In order to load the data, a function is used so the process can be automated, the fileRead function will read all the lines of the document using the readLines function, we will store the data in three different variables in order to treat the data separately, the data stored in these character variables will be processed later to work with these unstructured data.
fileRead <- function(file) {
camino <- paste('data/final/en_US/en_US.', file, '.txt', sep = '') # The path of the files
con <- file(camino, 'r') # Connection to the file is opened
doc <- readLines(con, skipNul = TRUE) # The document is read depending on the connection opened
close(con) # The connection is closed
return(doc)
}
blogs_file <- fileRead('blogs')
news_file <- fileRead('news')
twitter_file <- fileRead('twitter')
The data is very messy to visualize, because it mostly contains a series of characters and it is not divided by sentences, the following data frame contains the size, number of lines, as well as the number of words of each file, it is easier to visualize, and illustrates more clearly the unique features of the three text files, as well as their common characteristics.
dfsum <- data.frame(
File = c('Blogs', 'News', 'Twitter'),
Size = c(file.size('data/final/en_US/en_US.blogs.txt')/1024/1024,
file.size('data/final/en_US/en_US.news.txt')/1024/1024,
file.size('data/final/en_US/en_US.twitter.txt')/1024/1024),
Lines = c(length(blogs_file), length(news_file), length(twitter_file)),
Words = c(sum(count_words(blogs_file)),
sum(count_words(news_file)),
sum(count_words(twitter_file)))
)
dfsum
## File Size Lines Words
## 1 Blogs 200.4242 899288 38154238
## 2 News 196.2775 77259 2693898
## 3 Twitter 159.3641 2360148 30218166
As the data frame reflect, the twitter file is the most lightest file, but includes many lines comparing to the other two files, this is due to the fact that it represents a lot of tweets separately.

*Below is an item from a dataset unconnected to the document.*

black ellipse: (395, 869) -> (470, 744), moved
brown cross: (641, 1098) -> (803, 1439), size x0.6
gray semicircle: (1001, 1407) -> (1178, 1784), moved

This feature of separate lines is seen in the blogs file, because it contains multiple entries that use a lot of colloquial language that represent the almost 40 million words used. Although the news file has the the least amount of lines among the three, it uses more complex words, so it uses the least amount of lines and the least amount of words and still weights the same as the blogs file.

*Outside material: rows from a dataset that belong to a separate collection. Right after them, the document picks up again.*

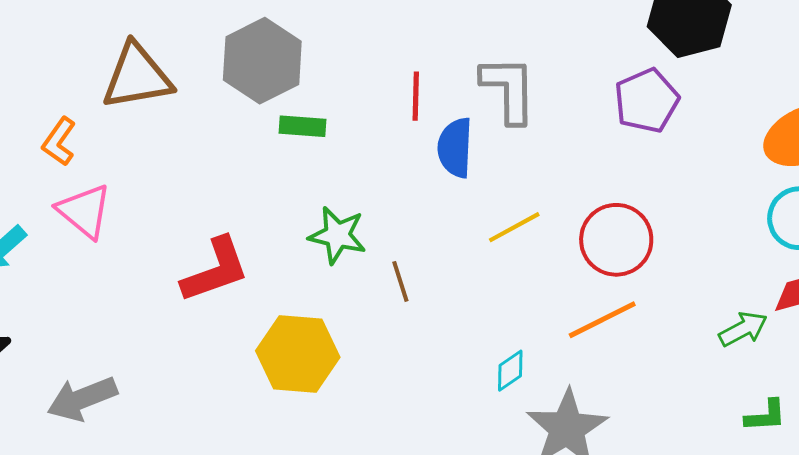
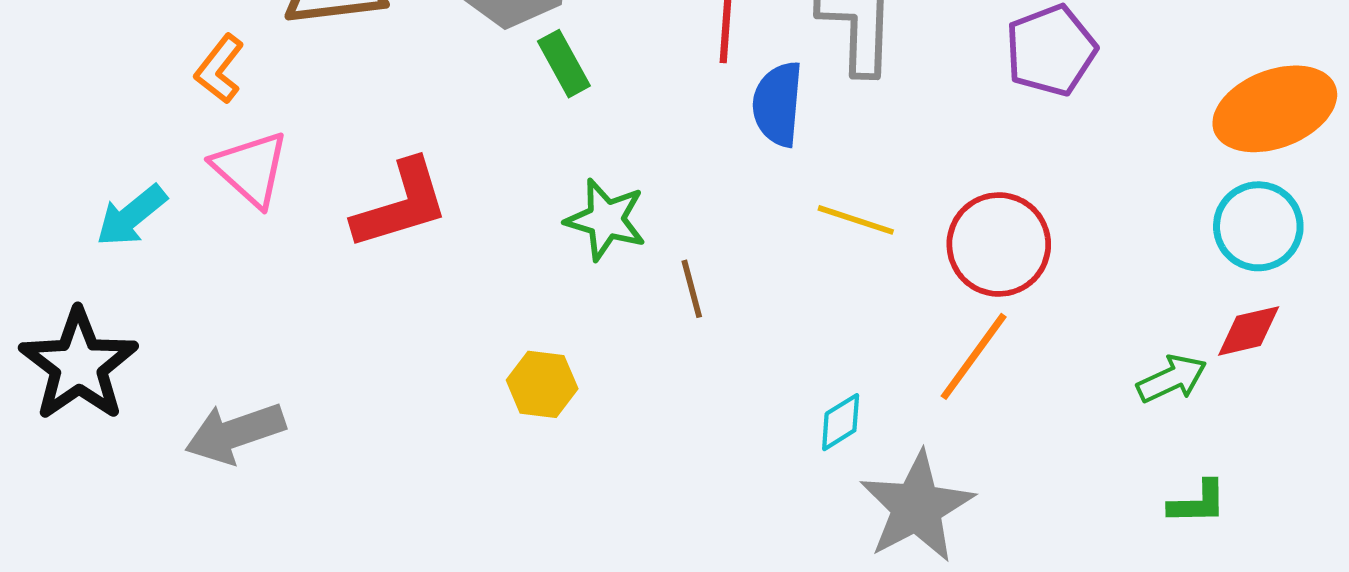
green rectangle: (302, 126) -> (564, 64), turned 54
yellow line: (514, 227) -> (856, 220), turned 44
red L-shape: (215, 270) -> (401, 204), moved
orange line: (602, 320) -> (974, 356), turned -30
yellow hexagon: (298, 354) -> (542, 384), size x0.6

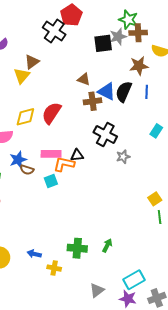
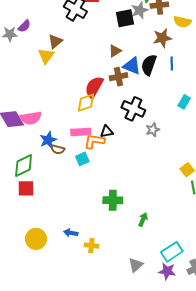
brown triangle: (84, 79) -> (115, 51), moved, turned -48
red semicircle: (51, 113) -> (94, 87), moved
yellow diamond: (25, 117) -> (86, 103), moved
green cross: (77, 248) -> (113, 200), moved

In the next section Bar plots of the summary, bar plots will be used in order to spot these differences graphically
The following bar plots explain more clearly the differences of the three text files. Each bar plot addresses one of the three features previously presented, and a specific color-coding will be used among the three graphs to identify each file.
colors <- c('gray75', 'lightsalmon', 'lightblue') # Colors will be used
The size among the files is very similar and does not represent a big difference, we can see that the twitter file is slightly lower by 40 Mb, but they contain similar size of information, although differently distributed.
colors <- c('gray75', 'lightsalmon', 'lightblue') # Colors will be used
with(dfsum, barplot(Size, names.arg = File,
ylab = 'Space occupied by the file (in MB)',
xlab = 'Name of the file',
main = 'Size of each file',
col = colors))
The bar plot representing the number of lines of each document gives us a better view on how the data is distributed, twitter has the most lines but it is because on the structure of the data (which is mainly given by mini entries of text).
with(dfsum, barplot(Lines/1000000, names.arg = File,
ylab = 'Number of lines (#) in Millions',
xlab = 'Name of the file',
main = 'Number of lines of each file',
col = colors))
The number of words plot is quite interesting, because the news file contains very little words comparing to the other files, this may be due to the type of vocabulary used or due to the inconsistencies of the data. As data coming from a news webpage may be cleaner and more structured when compared on data provided by blogs or twitter, users could use special characters and there is not as many filters as news data has.
with(dfsum, barplot(Words/1000000, names.arg = File,
ylab = 'Number of Words (#) in Millions',
xlab = 'Name of the file',
main = 'Number of words per file',
col = colors))
A corpus will be created so the data can be processed on a more specialized, structured way. A corpus is a set of documents which contains each of the separate files. The encoding used is UTF-8 because some of the files contained various special characters that made impossible to use the more traditional, structured ASCII encoding.
camino <- 'data/final/en_US' # Only the location of the text files is required
engCorpus <- Corpus(DirSource(directory = camino, mode = 'text', encoding = 'UTF-8'))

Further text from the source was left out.